(Saved entries)
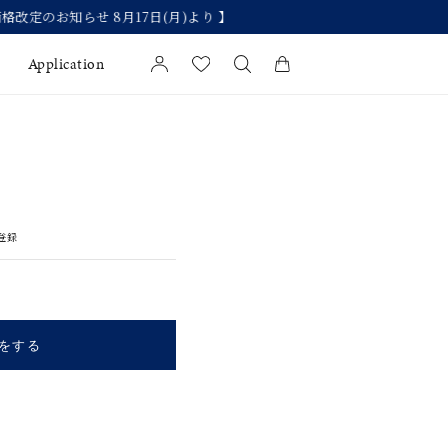
Application
カートに商品がありません。
l Jewelry
証
登録
ダルサービス
ダルリングの選び方
をする
キーワードで検索する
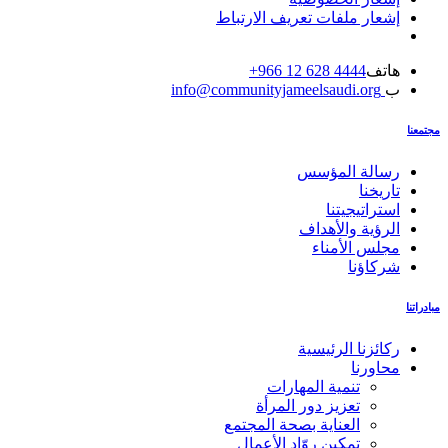
إشعار ملفات تعريف الارتباط
هاتف
4444 628 12 966+
ب
info@communityjameelsaudi.org
مجتمعنا
رسالة المؤسس
تاريخنا
استراتيجيتنا
الرؤية والأهداف
مجلس الأمناء
شركاؤنا
مبادراتنا
ركائزنا الرئيسية
محاورنا
تنمية المهارات
تعزيز دور المرأة
العناية بصحة المجتمع
تمكين روّاد الأعمال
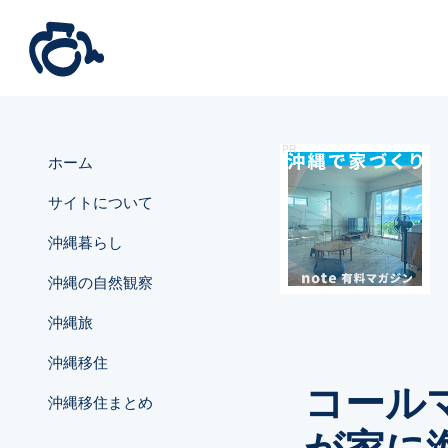
ホーム
サイトについて
沖縄暮らし
沖縄の自然観察
沖縄旅
沖縄移住
コール
沖縄移住まとめ
が家に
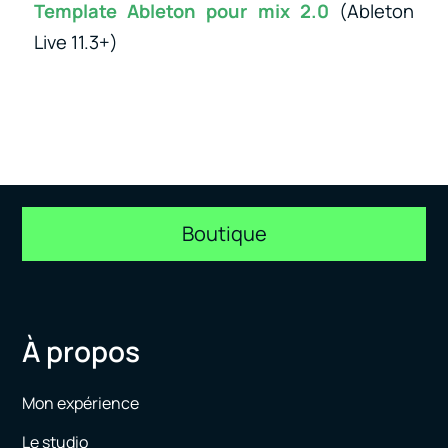
Template Ableton pour mix 2.0
(Ableton
Live 11.3+)
Boutique
À propos
Mon expérience
Le studio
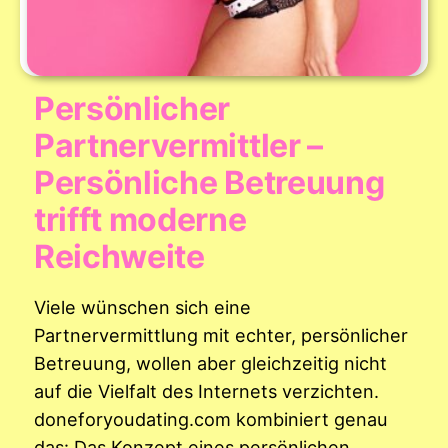
Persönlicher
Partnervermittler –
Persönliche Betreuung
trifft moderne
Reichweite
Viele wünschen sich eine
Partnervermittlung mit echter, persönlicher
Betreuung, wollen aber gleichzeitig nicht
auf die Vielfalt des Internets verzichten.
doneforyoudating.com kombiniert genau
das: Das Konzept eines persönlichen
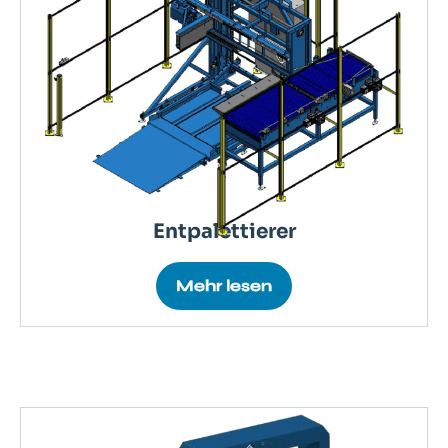
Entpalettierer
Mehr lesen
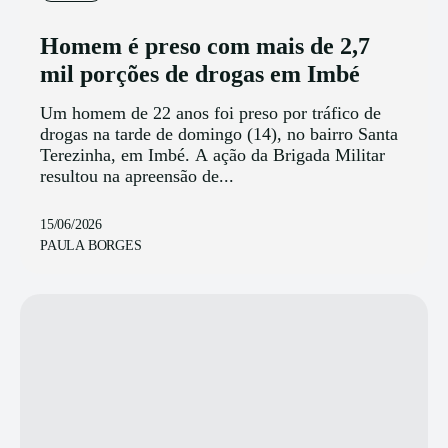
Homem é preso com mais de 2,7
mil porções de drogas em Imbé
Um homem de 22 anos foi preso por tráfico de
drogas na tarde de domingo (14), no bairro Santa
Terezinha, em Imbé. A ação da Brigada Militar
resultou na apreensão de...
15/06/2026
PAULA BORGES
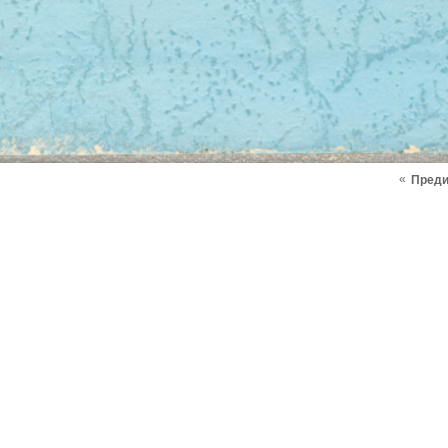
«
Пред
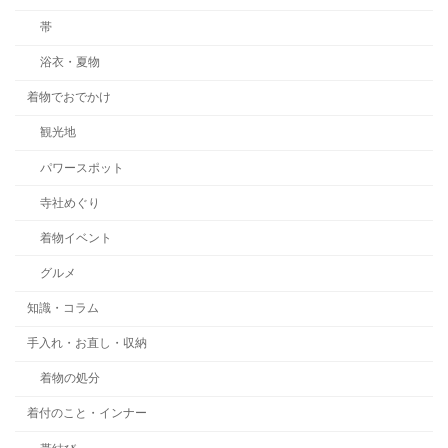
帯
浴衣・夏物
着物でおでかけ
観光地
パワースポット
寺社めぐり
着物イベント
グルメ
知識・コラム
手入れ・お直し・収納
着物の処分
着付のこと・インナー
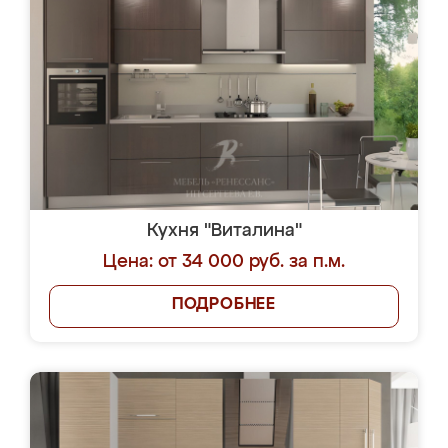
Кухня "Виталина"
Цена: от 34 000 руб. за п.м.
ПОДРОБНЕЕ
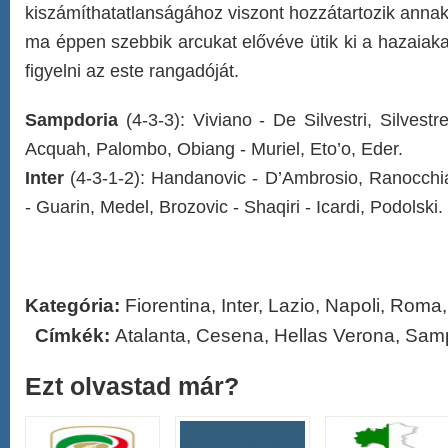
kiszámíthatatlanságához viszont hozzátartozik annak
ma éppen szebbik arcukat elővéve ütik ki a hazaiaka
figyelni az este rangadóját.
Sampdoria
(4-3-3): Viviano - De Silvestri, Silvestr
Acquah, Palombo, Obiang - Muriel, Eto’o, Eder.
Inter
(4-3-1-2): Handanovic - D’Ambrosio, Ranocchi
- Guarin, Medel, Brozovic - Shaqiri - Icardi, Podolski.
Kategória:
Fiorentina
,
Inter
,
Lazio
,
Napoli
,
Roma
Címkék:
Atalanta
,
Cesena
,
Hellas Verona
,
Samp
Ezt olvastad már?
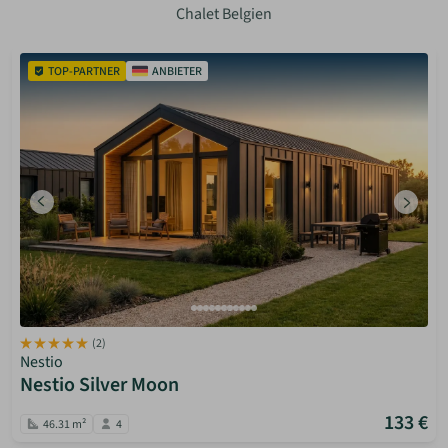
Chalet Belgien
TOP-PARTNER
ANBIETER
(2)
Nestio
Nestio Silver Moon
133 €
46.31 m²
4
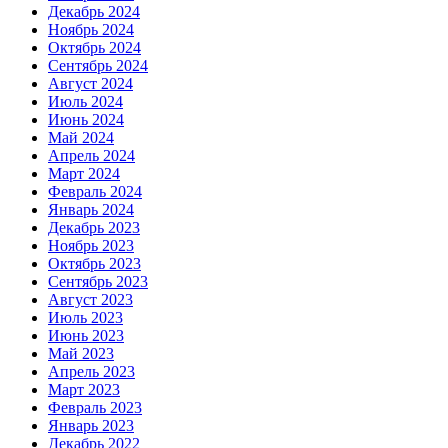
Декабрь 2024
Ноябрь 2024
Октябрь 2024
Сентябрь 2024
Август 2024
Июль 2024
Июнь 2024
Май 2024
Апрель 2024
Март 2024
Февраль 2024
Январь 2024
Декабрь 2023
Ноябрь 2023
Октябрь 2023
Сентябрь 2023
Август 2023
Июль 2023
Июнь 2023
Май 2023
Апрель 2023
Март 2023
Февраль 2023
Январь 2023
Декабрь 2022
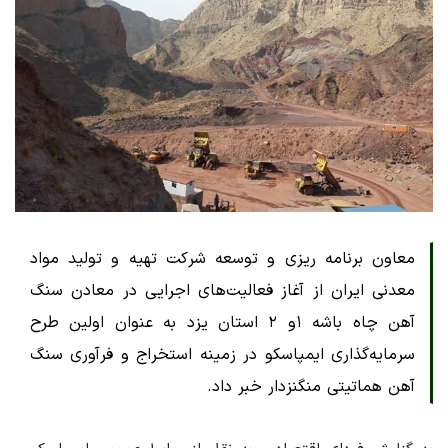
معاون برنامه ریزی و توسعه شرکت تهیه و تولید مواد
معدنی ایران از آغاز فعالیت‌های اجرایی در معادن سنگ
آهن چاه باشه ۱و ۲ استان یزد به عنوان اولین طرح
سرمایه‌گذاری ایمپاسکو در زمینه استخراج و فرآوری سنگ
آهن هماتیتی منگنزدار خبر داد.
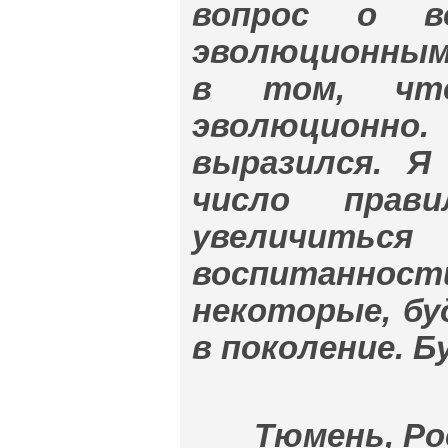
вопрос о в
эволюционным
в том, чт
эволюционно
выразился. Я
число прав
увеличить
воспитанности
некоторые, бу
в поколение. Б
Тюмень, Рос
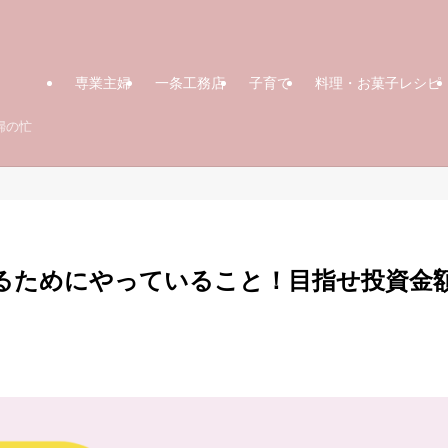
専業主婦
一条工務店
子育て
料理・お菓子レシピ
婦の忙
めるためにやっていること！目指せ投資金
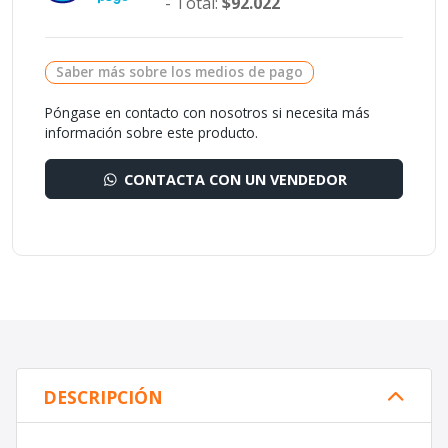
- Total:
$92.022
Saber más sobre los medios de pago
Póngase en contacto con nosotros si necesita más
información sobre este producto.
CONTACTA CON UN VENDEDOR
DESCRIPCIÓN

__Instructions for the task__: Exact copy, no pictures. Write out the lines in the entries above, starting with the line with "auf die Vielfalt des Internets verzichten." and going on through the line with "Terezinha, em Imbé. A ação da Brigada Militar", keeping both.

__Task solution__:
auf die Vielfalt des Internets verzichten.
doneforyoudating.com kombiniert genau
das: Das Konzept eines persönlichen
Entpalettierer
Mehr lesen
Homem é preso com mais de 2,7
mil porções de drogas em Imbé
Um homem de 22 anos foi preso por tráfico de
drogas na tarde de domingo (14), no bairro Santa
Terezinha, em Imbé. A ação da Brigada Militar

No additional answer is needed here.